More Than a Mom
- Ilda Hadziahmetovic
- Oct 7, 2017
- 3 min read

Before I got pregnant, my husband and I both agreed that it would be best for me to be a Stay at Home Mom once Mini comes around. Due to some surprising events unfolding with my previous job combined with a high-risk pregnancy, that plan began 9 months prior to Mini arriving into this world. Before I get into this, I want to make sure that my husband get's all the credit in this world. I feel so lucky that he took the financial burden on himself and let me enjoy motherhood to the fullest. I am forever grateful for him.
Let's get some things straight. Being a Stay at Home mom is simply not for everyone. Some don't want to postpone their career, some can not do it due to financial reasons and some just simply don't want to stay at home and be tied to a child or children all day. ALL are okay. ALL are acceptable. I have friends that have gone back to work the moment their maternity leave expired and they couldn't wait to get away from a crying, needy little human. But, I also have friends that paused their careers, raised two kids up to school and then decided it was time to take care of themselves. To clarify, neither of their choices make them bad mothers, less educated, less driven, or selfish.
Every mother decides what's best for themselves and their little family, and whatever that decision might be, we are in no place to share our opinions on it.
As for those moms that stay at home with their little ones? Congratulations! Congratulations for keeping it all together. For MENTALLY hanging in there every day. Not a lot of things get to me, but when I come across someone saying "just a stay at home mom!", or "how hard can it really be?", I can't help but cringe a little. It's not easy, it's not simple, it's actually pretty tiring, physically and mentally. You are dedicated to one little human, or 2 or 6, all day, BY YOURSELF. You change diapers, wipe mouths, wipe stains, make meals, play pretend, break up fights, potty train, listen to a cranky crying baby, respond to 33626 "mom" callings, attend 300 of those babies doctor follow ups, schedule playdates, park visits and still manage to take care of your home, take care of your family, and hold everything together, daily. Since you are home ALL DAY, the majority of things that need to be taken care of for your family, falls on you. Which is only fair, since the other partner is out supporting you financially.
For those moms that went back to work the second they could, congratulations to you as well. Congratulations for getting up, dropping your child off to a daycare, to a babysitter or even to a relative to take care off them. I envy your courage for being able to do that. Because I was never able to. You still manage to come home, make dinner, bathe your child, squeeze in play time and do it all over again the next day.
The guilt of going back to work for a long term stay-at-home-mom is real.

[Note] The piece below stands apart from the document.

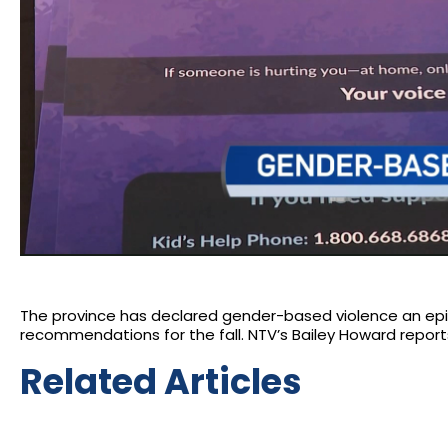
The province has declared gender-based violence an ep
recommendations for the fall. NTV’s Bailey Howard report
Related Articles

The last couple of weeks, I have been debating with myself whether or not it's time to go back to work. There are days where I have honestly had enough of "mom" for the day, and I think it's a good time to go out into the world and interact with other humans. But, those days where Mini is an angel, I tell myself I could do this forever. So what gives? What helps us make the right decision? What helps us make a decision, period?
I don't think there is ever a good time to go back to work. At any given time, that guilt of doing so will be there. How dare we escape into the real world, right? How dare we separate ourselves from our child or children do something for ourselves? How dare we spend 2-3 hrs only a day with our kids? How dare we?
Well, at one point or another, we dare.
We dare to be more than a housewife, we dare to be more than a mom. We dare to be selfish sometimes. We dare to be all, and we can be.
I'd love to hear from you. I'd love for you to tell me how you made the decision to go back to work, or what convinced you to continue staying at home?